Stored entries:

# # # # #

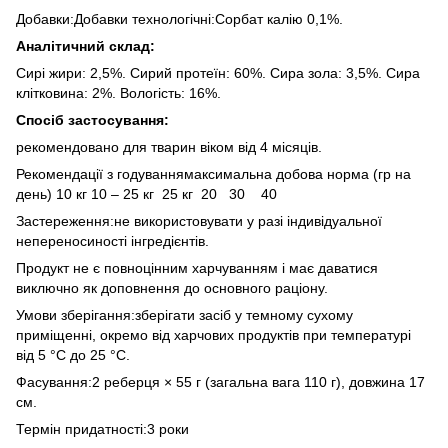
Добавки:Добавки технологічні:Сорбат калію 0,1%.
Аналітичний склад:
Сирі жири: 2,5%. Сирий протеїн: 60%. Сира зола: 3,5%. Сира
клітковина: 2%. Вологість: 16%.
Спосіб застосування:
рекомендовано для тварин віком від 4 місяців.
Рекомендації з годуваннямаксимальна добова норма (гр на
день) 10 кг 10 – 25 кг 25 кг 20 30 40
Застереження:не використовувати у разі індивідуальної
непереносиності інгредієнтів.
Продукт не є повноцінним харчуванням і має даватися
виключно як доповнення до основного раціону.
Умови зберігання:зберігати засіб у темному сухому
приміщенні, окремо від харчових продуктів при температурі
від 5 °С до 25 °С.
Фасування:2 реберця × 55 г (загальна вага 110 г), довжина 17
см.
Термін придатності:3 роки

# # # # #

Task objective: Print the data above in full and exactly as it appears, skipping the pictures.

Solution to the problem:
Добавки:Добавки технологічні:Сорбат калію 0,1%.
Аналітичний склад:
Сирі жири: 2,5%. Сирий протеїн: 60%. Сира зола: 3,5%. Сира
клітковина: 2%. Вологість: 16%.
Спосіб застосування:
рекомендовано для тварин віком від 4 місяців.
Рекомендації з годуваннямаксимальна добова норма (гр на
день) 10 кг 10 – 25 кг 25 кг 20 30 40
Застереження:не використовувати у разі індивідуальної
непереносиності інгредієнтів.
Продукт не є повноцінним харчуванням і має даватися
виключно як доповнення до основного раціону.
Умови зберігання:зберігати засіб у темному сухому
приміщенні, окремо від харчових продуктів при температурі
від 5 °С до 25 °С.
Фасування:2 реберця × 55 г (загальна вага 110 г), довжина 17
см.
Термін придатності:3 роки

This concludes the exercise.